Leishmaniasis is an infection provoked by the protozoa Leishmania whose reservoirs are dogs and rodents, that occasionally affects humans through the vectors sandflies. Leishmaniasis is diffuse worldwide, with different species predominating in each part of the world. Cutaneous leishmaniasis (CL) usually occurs as single or multiple nodules or plaque appearing in the area of protozoan inoculation. Lesions often present a serous crust covering an ulceration. Although clinical appearance could be enough to suspect CL, diagnosis could be challenging in most cases, above all in nonendemic areas [ 33 , 34 ] . Dermoscopy of CL was described for the first time in 2009. The most common finding was generalized erythema, followed by a very characteristic feature, namely “yellow tears” ( Figure 25 ). The latter are yellowish white round-to-oval structures. Moreover, hyperkeratosis, central erosion or ulceration, and “white starburst-like pattern” may be observed. Vascular structures are often detectable with variable morphology (dotted, linear, polymorphous, hairpin, mixed) [ 33 ] . A recent larger study published in Dermatology: Practical and Conceptual has confirmed these findings [ 34 ] .
Figure 25 .
A child affected by cutaneous leishmaniasis showing at dermoscopy yellow tears on a reddish orange background.
Cutaneous Larva Migrans
Cutaneous larva migrans is a tropical infection due to Ancylostoma , whose reservoir is dogs’ and cats’ intestine.

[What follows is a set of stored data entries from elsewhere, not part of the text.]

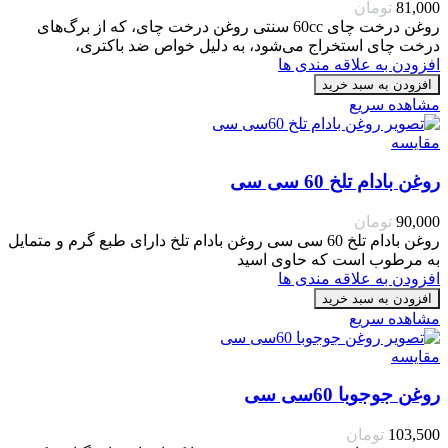
81,000
تومان
روغن درخت چای 60cc سنتی روغن درخت چای، که از برگ‌های
درخت چای استخراج می‌شود، به دلیل خواص ضد باکتری،
افزودن به علاقه مندی ها
افزودن به سبد خرید
مشاهده سریع
مقایسه
روغن بادام تلخ 60 سی سی
90,000
تومان
روغن بادام تلخ 60 سی سی روغن بادام تلخ دارای طبع گرم و متمایل
به مرطوب است که حاوی اسید
افزودن به علاقه مندی ها
افزودن به سبد خرید
مشاهده سریع
مقایسه
روغن جوجوبا 60سی سی
103,500
تومان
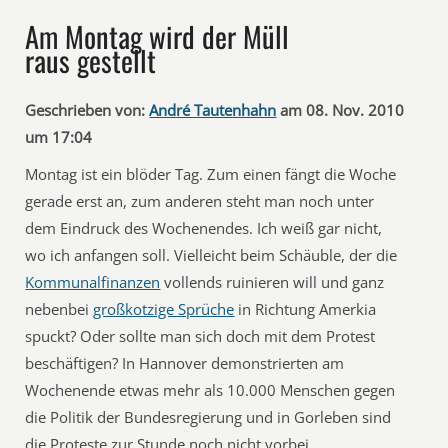
Am Montag wird der Müll
raus gestellt
Geschrieben von:
André Tautenhahn
am 08. Nov. 2010
um 17:04
Montag ist ein blöder Tag. Zum einen fängt die Woche
gerade erst an, zum anderen steht man noch unter
dem Eindruck des Wochenendes. Ich weiß gar nicht,
wo ich anfangen soll. Vielleicht beim Schäuble, der die
Kommunalfinanzen
vollends ruinieren will und ganz
nebenbei
großkotzige Sprüche
in Richtung Amerkia
spuckt? Oder sollte man sich doch mit dem Protest
beschäftigen? In Hannover demonstrierten am
Wochenende etwas mehr als 10.000 Menschen gegen
die Politik der Bundesregierung und in Gorleben sind
die Proteste zur Stunde noch nicht vorbei.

The most common nematode provoking the so-called creeping eruption is the Ancylostoma braziliense , diffuse in North, Central, and South America and Caribbean. It usually presents as a quite typical serpiginous, linear, slightly elevated, itchy erythema occurring on the feet, web spaces, arms, or buttocks [ 35 ] . Dermoscopy shows multiple translucent yellow-brown structureless areas arranged in a segmental fashion ( Figure 26 ), which represent the body of the worm, with dotted vessels detectable where the burrow is empty [ 35 ] .
Figure 26 .
Segmented serpiginous appearance of larva migrans at dermoscopy.

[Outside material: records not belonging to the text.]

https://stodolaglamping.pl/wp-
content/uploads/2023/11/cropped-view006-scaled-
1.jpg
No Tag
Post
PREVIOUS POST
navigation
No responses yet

With the spread of dermoscopy in dermatology, numerous novel findings in different infectious diseases have been described.

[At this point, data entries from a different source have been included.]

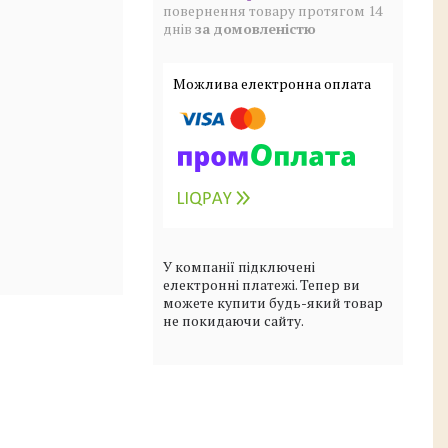
повернення товару протягом 14
днів
за домовленістю
У компанії підключені
електронні платежі. Тепер ви
можете купити будь-який товар
не покидаючи сайту.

Pseudomonas onychopathy may be quickly detected through dermoscopy for the green nail discoloration provoked by the production of the pigment pyocyanin [ 36 ] ( Figure 27 ). Trichomycosis axillaris has been found to show at dermoscopy yellowish hair casts around axillary hairs [ 37 ] ( Figure 28 ). Differential diagnosis through dermoscopy of different types of folliculitis has been proposed [ 38 ] .
Figure 27 .
Yellow-to-green discoloration of the nail at dermoscopic examination of nail plate.
Figure 28 .
Dermoscopic appearance of trichomycosis axillaris showing yellowish hair casts around axillary hairs.
Conclusions and Future Perspectives
One of the most fascinating aspects of dermoscopy is that it looks like a never-ending science, with news published frequently. Diagnostic approach to infectious diseases is different nowadays also thanks to the dermatoscope, which has progressively increased diagnostic confidence with rarer diseases, such as leishmaniasis, tungiasis, and larva migrans. It is important to state that dermoscopy is not the unique diagnostic tool for most infectious diseases of the skin and should be considered supportive and not a substitute for the other well-known diagnostic techniques, such as potassium hydroxide examination and histology. The low cost of the handheld instrument and the spread of the technique among dermatologists all over the world will probably provide more details about less common tropical infectious diseases whose diagnosis is still challenging for most dermatologists.